1996 haben sich die Länder Berlin und Brandenburg und der Bund im sogenannten Konsensbeschluss darauf geeinigt, den Luftverkehr der Region am Standort Schönefeld zu bündeln. Mit dem Planfeststellungsbeschluss 2004 und der Bestätigung der Entscheidung durch das Bundesverwaltungsgericht 2006 liegen die planerischen Grundlagen für den Ausbau vor. Auf Basis von Fluggastprognosen wurde geschätzt, welche Kapazitäten der neue Standort bieten muss. Im Gutachten aus dem Jahr 2000 wurde prognostiziert, dass am BER im Jahr 2023 360.000 Flugbewegungen pro Jahr mit 30 Millionen Passagieren auftreten werden. Die positive Entwicklung in den vergangenen Jahren hat jedoch bereits seit 2016 zu höheren Passagierzahlen geführt. Aufgrund dessen wurde 2015 beschlossen, dass der Flughafen Schönefeld über die BER-Eröffnung weiter in Betrieb bleiben muss, bis am BER weitere Kapazitäten geschaffen wurden. Dieser Prozess wurde mit der Masterplanung in einem strategischen Leitbild gebündelt. Basis dafür war eine neue Fluggastprognose des Büros Steer von Anfang 2018, in der prognostiziert wird, dass 2040 am BER 417.000 Flugbewegungen mit 55 Millionen Passagieren im Jahr möglich sind.

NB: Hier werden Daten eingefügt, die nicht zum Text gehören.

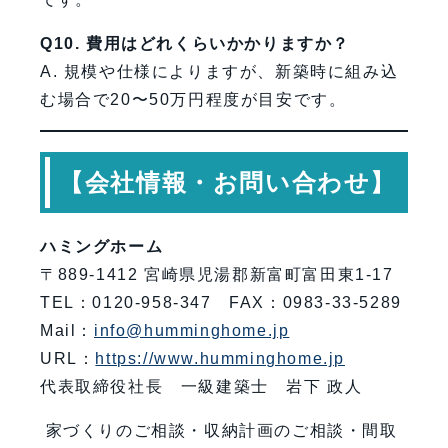
Q10. 費用はどれくらいかかりますか？
A. 規模や仕様によりますが、新築時に組み込
む場合で20〜50万円程度が目安です。
【会社情報・お問い合わせ】
ハミングホーム
〒889-1412 宮崎県児湯郡新富町富田東1-17
TEL：0120-958-347 FAX：0983-33-5289
Mail：
info@humminghome.jp
URL：
https://www.humminghome.jp
代表取締役社長 一級建築士 岩下 政人
家づくりのご相談・収納計画のご相談・間取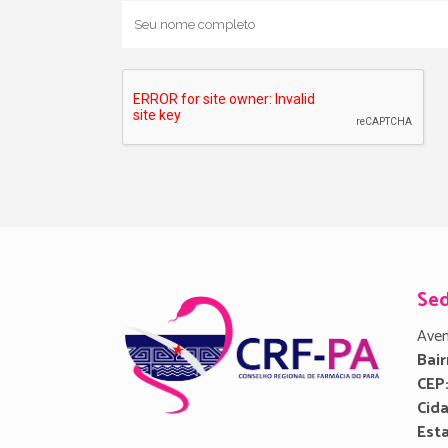
Se
Aven
Bair
CEP
Cid
Est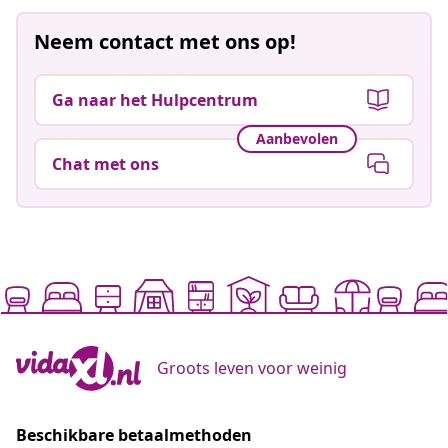
Neem contact met ons op!
Ga naar het Hulpcentrum
Aanbevolen
Chat met ons
Groots leven voor weinig
Beschikbare betaalmethoden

Gemäß dem Planfeststellungsbeschluss von 2004 waren die 360.000 Flugbewegungen pro Jahr mit 30 Millionen Passagiere pro Jahr die Planungsgrundlage für die damals zu entwickelnde Infrastruktur, aber keine definitive Obergrenze. Verändern sich die Prognosen, muss die Infrastruktur angepasst werden.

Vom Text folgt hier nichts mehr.